Pennyrile State Forest, Kentucky Division of Forestry, Caldwell, Christian, and Hopkins Counties, 201 acres in four tracts funded by the KHLCF out of 14,379 total acres.
Pennyrile State Forest is one of nine State Forests and encompasses 14,379 total acres. The forest includes Pennyrile State Resort Park and borders Lake Beshear. This, like all the other state forests, are working forests and are managed following ecosystem management approach to demonstrate sustainable use while maintaining biological diversity and water quality.
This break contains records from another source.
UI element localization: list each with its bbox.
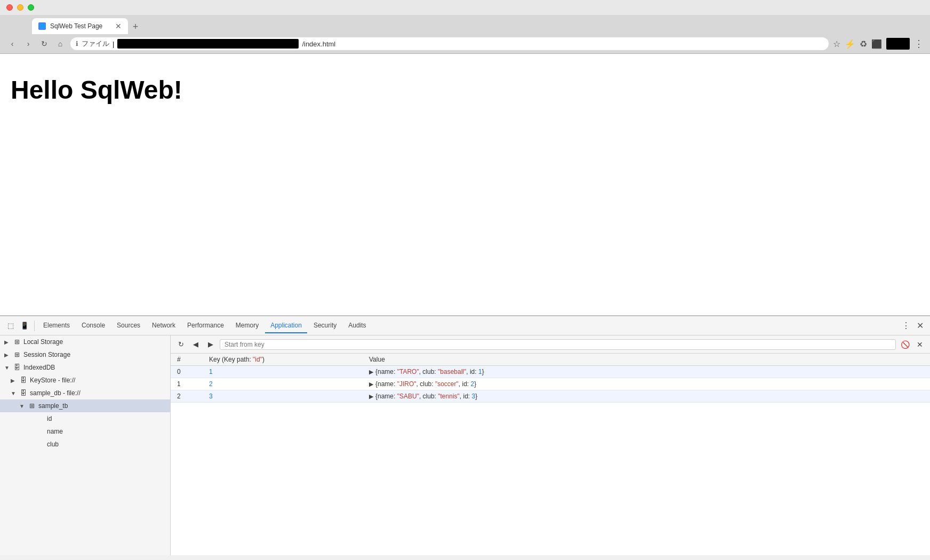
- row-value-0: ▶{name: "TARO", club: "baseball", id: 1}: [363, 366, 930, 378]
- sample-tb-icon: ⊞: [28, 402, 36, 410]
- row-value-2: ▶{name: "SABU", club: "tennis", id: 3}: [363, 390, 930, 403]
- url-hidden-block: [117, 39, 299, 49]
- sidebar-label-club: club: [47, 441, 59, 448]
- sidebar-item-local-storage[interactable]: ▶ ⊞ Local Storage: [0, 335, 170, 348]
- indexed-db-table: # Key (Key path: "id") Value 0 1 ▶{name:…: [171, 354, 930, 403]
- table-row[interactable]: 1 2 ▶{name: "JIRO", club: "soccer", id: …: [171, 378, 930, 390]
- arrow-icon: ▶: [4, 339, 11, 345]
- table-header-row: # Key (Key path: "id") Value: [171, 354, 930, 366]
- sidebar-item-sample-tb[interactable]: ▼ ⊞ sample_tb: [0, 399, 170, 412]
- devtools-body: ▶ ⊞ Local Storage ▶ ⊞ Session Storage ▼ …: [0, 335, 930, 555]
- block-icon-button[interactable]: 🚫: [899, 339, 911, 350]
- tab-memory[interactable]: Memory: [230, 318, 264, 333]
- bookmark-icon[interactable]: ☆: [833, 39, 840, 49]
- data-table: # Key (Key path: "id") Value 0 1 ▶{name:…: [171, 354, 930, 555]
- reload-button[interactable]: ↻: [38, 38, 50, 50]
- col-header-hash: #: [171, 354, 203, 366]
- col-header-value: Value: [363, 354, 930, 366]
- title-bar: [0, 0, 930, 15]
- sidebar-item-club-field[interactable]: club: [0, 438, 170, 451]
- row-key-2: 3: [203, 390, 363, 403]
- refresh-button[interactable]: ↻: [175, 339, 187, 350]
- address-right-icons: ☆ ⚡ ♻ ⬛ ⋮: [833, 38, 924, 50]
- close-button[interactable]: [6, 4, 13, 11]
- sidebar-label-keystore: KeyStore - file://: [30, 377, 75, 384]
- sample-db-icon: 🗄: [19, 389, 28, 397]
- sidebar-label-sample-db: sample_db - file://: [30, 389, 81, 397]
- tab-title: SqlWeb Test Page: [50, 22, 111, 30]
- tab-security[interactable]: Security: [308, 318, 342, 333]
- home-button[interactable]: ⌂: [54, 38, 66, 50]
- page-content: Hello SqlWeb!: [0, 54, 930, 315]
- keystore-icon: 🗄: [19, 377, 28, 384]
- inspect-element-button[interactable]: ⬚: [4, 319, 17, 332]
- arrow-icon: ▶: [4, 352, 11, 358]
- row-key-0: 1: [203, 366, 363, 378]
- table-row[interactable]: 0 1 ▶{name: "TARO", club: "baseball", id…: [171, 366, 930, 378]
- local-storage-icon: ⊞: [13, 338, 21, 346]
- menu-button[interactable]: ⋮: [914, 38, 924, 50]
- minimize-button[interactable]: [17, 4, 23, 11]
- new-tab-button[interactable]: +: [128, 19, 143, 34]
- devtools-panel: ⬚ 📱 Elements Console Sources Network Per…: [0, 315, 930, 555]
- profile-box[interactable]: [886, 38, 910, 50]
- cast-icon[interactable]: ♻: [860, 39, 867, 49]
- row-hash-0: 0: [171, 366, 203, 378]
- row-hash-2: 2: [171, 390, 203, 403]
- browser-tab[interactable]: 🌐 SqlWeb Test Page ✕: [32, 18, 128, 34]
- sidebar-item-keystore[interactable]: ▶ 🗄 KeyStore - file://: [0, 374, 170, 387]
- tab-application[interactable]: Application: [265, 318, 307, 333]
- table-row[interactable]: 2 3 ▶{name: "SABU", club: "tennis", id: …: [171, 390, 930, 403]
- back-button[interactable]: ‹: [6, 38, 18, 50]
- sidebar-label-id: id: [47, 415, 52, 422]
- sidebar-label-name: name: [47, 428, 63, 435]
- sidebar-label-sample-tb: sample_tb: [38, 402, 68, 410]
- tab-audits[interactable]: Audits: [343, 318, 371, 333]
- tab-sources[interactable]: Sources: [111, 318, 146, 333]
- devtools-sidebar: ▶ ⊞ Local Storage ▶ ⊞ Session Storage ▼ …: [0, 335, 171, 555]
- tab-favicon: 🌐: [38, 22, 46, 30]
- file-label: ファイル: [82, 39, 109, 49]
- sidebar-item-sample-db[interactable]: ▼ 🗄 sample_db - file://: [0, 387, 170, 399]
- row-key-1: 2: [203, 378, 363, 390]
- tab-network[interactable]: Network: [147, 318, 181, 333]
- address-input[interactable]: ℹ ファイル | /index.html: [70, 37, 829, 50]
- toolbar-separator: [34, 321, 35, 331]
- extensions-icon[interactable]: ⬛: [871, 39, 882, 49]
- sidebar-item-indexeddb[interactable]: ▼ 🗄 IndexedDB: [0, 361, 170, 374]
- tab-console[interactable]: Console: [76, 318, 110, 333]
- session-storage-icon: ⊞: [13, 351, 21, 358]
- lightning-icon[interactable]: ⚡: [845, 39, 855, 49]
- clear-button[interactable]: ✕: [914, 339, 926, 350]
- page-heading: Hello SqlWeb!: [11, 65, 919, 105]
- sidebar-item-id-field[interactable]: id: [0, 412, 170, 425]
- sidebar-label-session-storage: Session Storage: [23, 351, 70, 358]
- arrow-icon: ▼: [4, 365, 11, 371]
- key-path-value: "id": [253, 356, 262, 363]
- url-suffix: /index.html: [302, 40, 335, 48]
- sidebar-item-session-storage[interactable]: ▶ ⊞ Session Storage: [0, 348, 170, 361]
- devtools-more-button[interactable]: ⋮: [899, 321, 913, 331]
- arrow-icon: ▼: [19, 403, 26, 409]
- forward-button[interactable]: ›: [22, 38, 34, 50]
- device-toggle-button[interactable]: 📱: [18, 319, 31, 332]
- tab-performance[interactable]: Performance: [182, 318, 229, 333]
- browser-chrome: 🌐 SqlWeb Test Page ✕ + ‹ › ↻ ⌂ ℹ ファイル | …: [0, 15, 930, 54]
- sidebar-item-name-field[interactable]: name: [0, 425, 170, 438]
- row-value-1: ▶{name: "JIRO", club: "soccer", id: 2}: [363, 378, 930, 390]
- address-bar: ‹ › ↻ ⌂ ℹ ファイル | /index.html ☆ ⚡ ♻ ⬛ ⋮: [0, 34, 930, 53]
- devtools-close-button[interactable]: ✕: [915, 321, 926, 331]
- arrow-icon: ▼: [11, 390, 17, 396]
- sidebar-label-local-storage: Local Storage: [23, 338, 63, 346]
- col-header-key: Key (Key path: "id"): [203, 354, 363, 366]
- start-from-key-input[interactable]: [220, 339, 896, 350]
- tab-bar: 🌐 SqlWeb Test Page ✕ +: [0, 15, 930, 34]
- indexeddb-icon: 🗄: [13, 364, 21, 371]
- maximize-button[interactable]: [28, 4, 34, 11]
- tab-elements[interactable]: Elements: [38, 318, 75, 333]
- tab-close-button[interactable]: ✕: [115, 22, 122, 30]
- row-hash-1: 1: [171, 378, 203, 390]
- next-button[interactable]: ▶: [205, 339, 217, 350]
- arrow-icon: ▶: [11, 378, 17, 383]
- prev-button[interactable]: ◀: [190, 339, 202, 350]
For example, one of the sites purchased with HLCF funding was clear cut and the Division of Forestry is studying forest regeneration where an aggressive species, the Virginia Pine, is adjacent. This site is regenerating into oaks, ash, tulip tree, sassafras, black gum and ash. Forest communities present include oak-hickory with beech-maple coves, acidic mesophytic, successional forested wetlands and cliffline and rockhouse. The acid mesophytic forest, which occurs below the bluffs, is dominated by beech, white oak, northern red orak, sourwood and sugar maple with an understory of service berry, redbud, flowering dogwood and sassafras. Spicebush is a common shrub and it has a fairly diverse wildflower display with wild ginger, white trout lily, squirrel corn, phacelia and toadshade or sessile trillium. The cliffline and rockhouse communities are typical with hay-scented and marginal wood fern, downy alumroot, and wild hydrangea. On the bluff tops the forests are dominated by scarlet oak, mockernut hickory, pignut hickory, and Virginia pine with farkleberry, serviceberry and red cedar as understory trees. High bush blueberry is a common shrub. The final upland community found here is dominated by Spanish oak, white oak, scarlet oak, mockernut hickory, pignut hickory, American beech, red cedar, and flowering dogwood with a sparse understory of Christmas fern, ebony spleenwort, broomsedge and the exotic, invasive silky lespedeza. The successional forested wetlands near the lake are dominated by sweetgum, red maple, sycamore, buttonbush, sensitive fern, river oats, and cardinal flower. More than 230 species of plants, 56 birds, 5 mammals, 7 amphibians, and 4 reptiles have been counted on HLCF tracts.
Access:
State forests are open to the public for hiking, wildlife viewing, hunting, fishing and other activities. Off-road vehicle use, including ATVs, is prohibited on all state forest land. To find the forest, take Exit 24 (Dawson Springs) off the Western Kentucky Parkway and follow Highway 109 South to Pennyrile State Resort Park. Pennyrile State Resort Park is located in the middle of the Pennyrile State Forest.